Остальные заулыбались тоже и сочувственно посмотрели на меня. Огонь потрескивал в камине, заледеневшие снежинки бились в оконные стекла как белые бабочки. Леденящий северный ветер налетал сильными порывами, свистел в развалинах соседнего здания отеля «Англетер», нес поземку по огромной Саксонской площади. Я поднялся, подошел к окну и сквозь мутные стекла стал смотреть на залитую луной площадь. Фигуры солдат двигались по тротуару у гостиницы «Европейская». Внизу, там, где еще двадцать лет назад стоял кафедральный православный собор, разрушенный поляками согласно мрачным предсказаниям монаха, снег стелил свою девственную простыню. Я повернулся к Франку и тоже мягко улыбнулся.
– Официальная статистика вице-президента румынского Совета министров сообщила о пятистах убитых, – ответил я, – но полковник Лупу информировал о семи тысячах растерзанных евреев, и тоже официально.
– Впечатляющая цифра, – сказал Франк, – но сделано все было неловко. Так не делается.
– Нет, так не делается, – сказал губернатор Варшавы Фишер и неодобрительно качнул головой.
– Это нецивилизованный метод, – сказал с отвращением губернатор Кракова Вехтер, один из убийц Дольфуса.
– Румыны – варварский народ, – презрительно сказал Франк.
– Ja, es hat keine Kultur[117], – сказал Фишер, покачав головой.
– Хотя мое сердце и не такое чувствительное, как ваше, – сказал Франк, – я понимаю и разделяю ваш ужас от резни в Яссах. Я осуждаю погромы как человек, как немец и как генерал-губернатор Польши.
– Very kind of you[118], – сказал я и поклонился.
– Германия – страна высшей цивилизованности и отвергает определенные варварские методы, – сказал Франк, обращая к окружающим взгляд искреннего возмущения.
– Natürlich, – сказали все.
– Германия несет на восток высокую миссию цивилизации, – сказал Вехтер.
– Слово «погром» – не немецкое слово, – сказал Франк.
– Конечно же, это слово еврейское, – сказал я, улыбнувшись.
– Мне безразлично, еврейское это слово или нет, – сказал Франк, – но я знаю, что оно не входит и никогда не войдет в немецкий лексикон.
– Погром – славянская особенность, – сказал Вехтер.
– Мы, немцы, во всех вещах руководствуемся методикой и разумом, а не животными инстинктами, мы во всем действуем научно. Но когда это необходимо, только когда необходимо, – повторил Франк, чеканя слова и глядя пристально на меня, как бы желая запечатлеть их на моем лбу, – мы следуем искусству хирурга, а не мясника. Разве вы видели когда-нибудь, – добавил он, – резню евреев на улицах немецких городов? Ведь нет же? Разве что студенческие демонстрации, невинные выступления молодежи. И все-таки через какое-то время в Германии не останется ни одного еврея.
– Это только вопрос методологии и организации, – заметил Фишер.
– Уничтожение евреев, – продолжил Франк, – не в немецком стиле. Это глупое занятие, бесполезная трата времени и сил. Мы отправляем их в Польшу и изолируем в гетто. Там они вольны делать что хотят. В гетто польских городов евреи живут как в свободной республике.
– Да здравствует свободная республика в польских гетто! – сказал я, поднимая бокал шампанского «Мумм», грациозно поднесенный мне фрау Фишер. Слегка кружилась голова, чувствовалась приятная расслабленность.
– Vivat! – воскликнули все хором и подняли бокалы. Выпив, все посмотрели на меня.

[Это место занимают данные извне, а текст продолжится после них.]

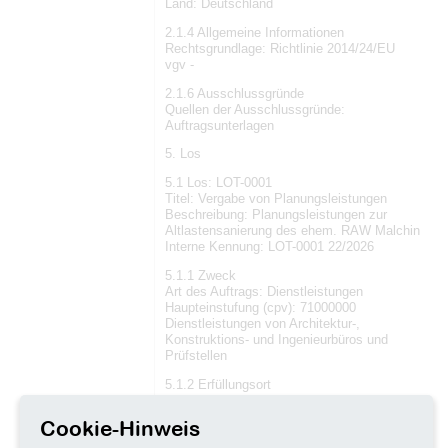
Land: Deutschland
2.1.4 Allgemeine Informationen
Rechtsgrundlage: Richtlinie 2014/24/EU
vgv -
2.1.6 Ausschlussgründe
Quellen der Ausschlussgründe:
Auftragsunterlagen
5. Los
5.1 Los: LOT-0001
Titel: Vergabe von Planungsleistungen
Beschreibung: Planungsleistungen zur
Altlastensanierung des ehem. RAW Malchin
Interne Kennung: LOT-0001 22/2026
5.1.1 Zweck
Art des Auftrags: Dienstleistungen
Haupteinstufung (cpv): 71000000
Dienstleistungen von Architektur-,
Konstruktions- und Ingenieurbüros und
Prüfstellen
5.1.2 Erfüllungsort
Land, Gliederung (NUTS): Mecklenburgische
Seenplatte (DE80J)
Cookie-Hinweis
Land: Deutschland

– Mein lieber Малапарте, – Франк положил мне руку на плечо в знак дружеского расположения, – немецкий народ оказался жертвой грязной клеветы. Немцы – не убийцы. Надеюсь, когда вы вернетесь в Италию, вы расскажете обо всем, что видели в Польше. Долг честного и объективного человека – говорить правду. Так и вы можете со спокойной совестью говорить, что немцы создают в Польше мирное, трудолюбивое сообщество, почти семью. Посмотрите вокруг: вы в простом и честном, подлинно немецком доме. Вот и Польша теперь – это порядочный немецкий дом. Вот, посмотрите, – с этими словами он повел рукой вокруг.